Optimization practice of high CPU usage in primary online service

A JVM process with a very busy service running on line frequently runs above 100% CPU. Here are some things you can learn from reading this article.

High CPU usage of Java programs
Log4j pseudoasynchrony that can cause a large number of exceptions to online services
Optimization of Kafka asynchronous sending
On-CPU flame diagram principle and interpretation
Use the Trie prefix tree to optimize Spring’s path matching

Start trying to

If the JVM CPU usage is high, the first response is to find the thread with the highest CPU usage and see what it is executing. Use the top command to view the CPU usage of all threads in the process, as shown below.

top -Hp you_pid
Copy the code

The output is as follows:

PID USER PR NI VIRT RES SHR S %CPU %MEM TIME+ COMMAND 48 root 20 0 30.367g 2.636g 12940s 12.7 2.9 36:15.18 Java 2365 Root 20 0 30.367g 2.636g 12940 R 1.3 2.9 2:33.64 Java 2380 root 20 0 30.367g 2.636g 12940 S 1.3 2.9 2:33.10 Java 2381 Root 20 0 30.367g 2.636g 12940s 1.3 2.9 2:33.41 Java 10079 root 20 0 30.367g 2.636g 12940s 1.3 2.9 0:30.73 Java 10 Root 20 0 30.367g 2.636g 12940s 1.0 2.9 4:08.54 Java 11 root 20 0 30.367g 2.636g 12940s 1.0 2.9 4:08.55 Java 92 root 20 0 30.367g 2.636g 12940s 1.0 2.9 2:53.71 Java 681 root 20 0 30.367g 2.636g 12940s 1.0 2.9 2:52.56 Java 683 root 20 0 30.367g 2.636g 12940s 1.0 2.9 2:56.81 Java 690 root 20 0 30.367g 2.636g 12940s 1.0 2.9 3:34.24 JavaCopy the code

You can see that the thread with the highest CPU usage has a PID of 48(0x30). Use jStack to output the current thread stack, then grep 0x30, as shown below.

jstack 1 | grep -A 10 "0x30 "
Copy the code

The output is as follows.

"kafka-producer-network-thread | producer-1" #35 daemon prio=5 os_prio=0 tid=0x00007f9ac4fc7000 nid=0x30 runnable [0x00007f9ac9b88000]
   java.lang.Thread.State: RUNNABLE
        at sun.nio.ch.EPollArrayWrapper.epollWait(Native Method)
        at sun.nio.ch.EPollArrayWrapper.poll(EPollArrayWrapper.java:269)
        at sun.nio.ch.EPollSelectorImpl.doSelect(EPollSelectorImpl.java:93)
        at sun.nio.ch.SelectorImpl.lockAndDoSelect(SelectorImpl.java:86)
        - locked <0x0000000094ef70c8> (a sun.nio.ch.Util$3)
        - locked <0x0000000094ef70e0> (a java.util.Collections$UnmodifiableSet) - locked <0x000000009642bbb8> (a sun.nio.ch.EPollSelectorImpl) at sun.nio.ch.SelectorImpl.select(SelectorImpl.java:97)  at org.apache.kafka.common.network.Selector.select(Selector.java:686)Copy the code

You can see that this is a kafka sending thread. Our log printing is using the log4j2 kafka plugin to write log files to Kafka. The log writing is very heavy. Let’s first optimize the CPU usage of the Kafka thread.

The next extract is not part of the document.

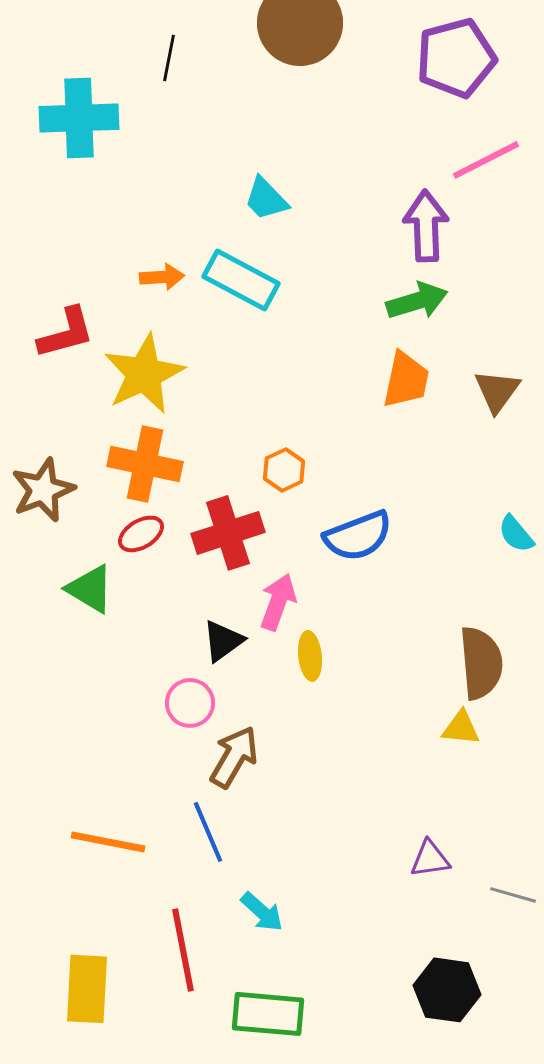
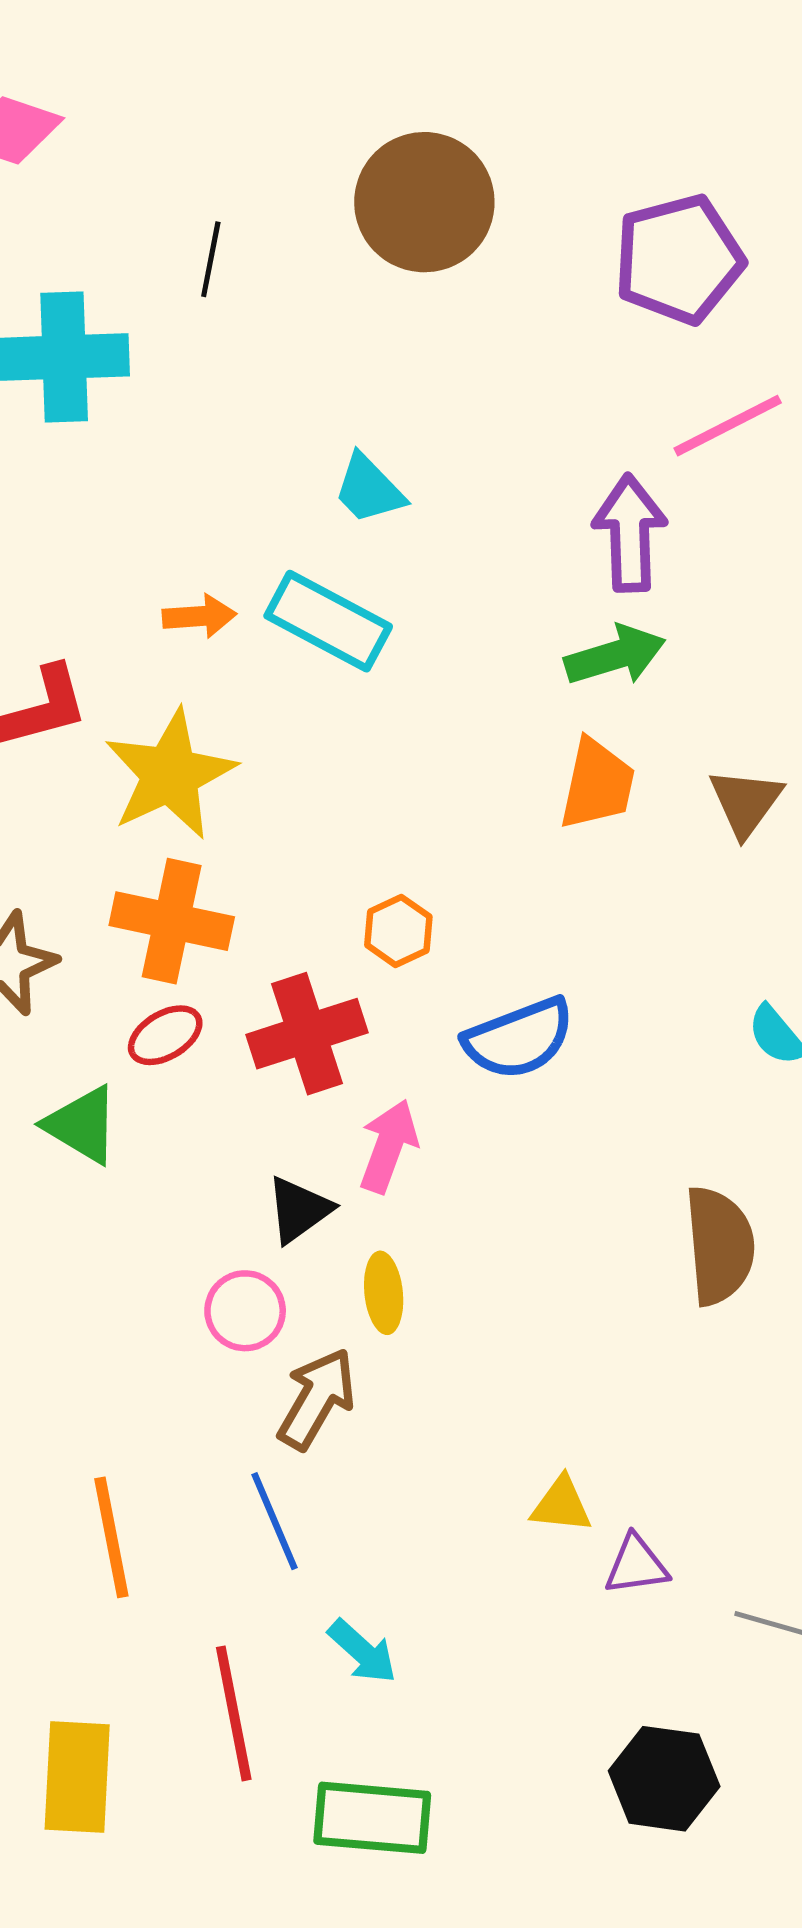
yellow ellipse: (310, 656) -> (384, 1293), moved
yellow triangle: (461, 728) -> (561, 1505), moved
orange line: (108, 842) -> (111, 1537), turned 68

KafkaAppender optimization under Log4j2

KafkaAppender encapsulated KafkaProducer. After tests, parameters batch.size and Linger.ms are strongly related to KafkaProducer sending frequency. Now let’s see what these parameters actually do.

linger.ms

KafkaProducer sends messages when the Batch buffer is full or when linger. Ms time reaches. Linger. ms is used to specify how long the sender can wait before the batch buffer pool is filled, which is equivalent to the Nagle algorithm of TCP.

The default value is 0, and the Sender thread will send as long as there is data, without waiting, even if there is only one data in the Batch buffer. The latency is low, but the throughput is poor.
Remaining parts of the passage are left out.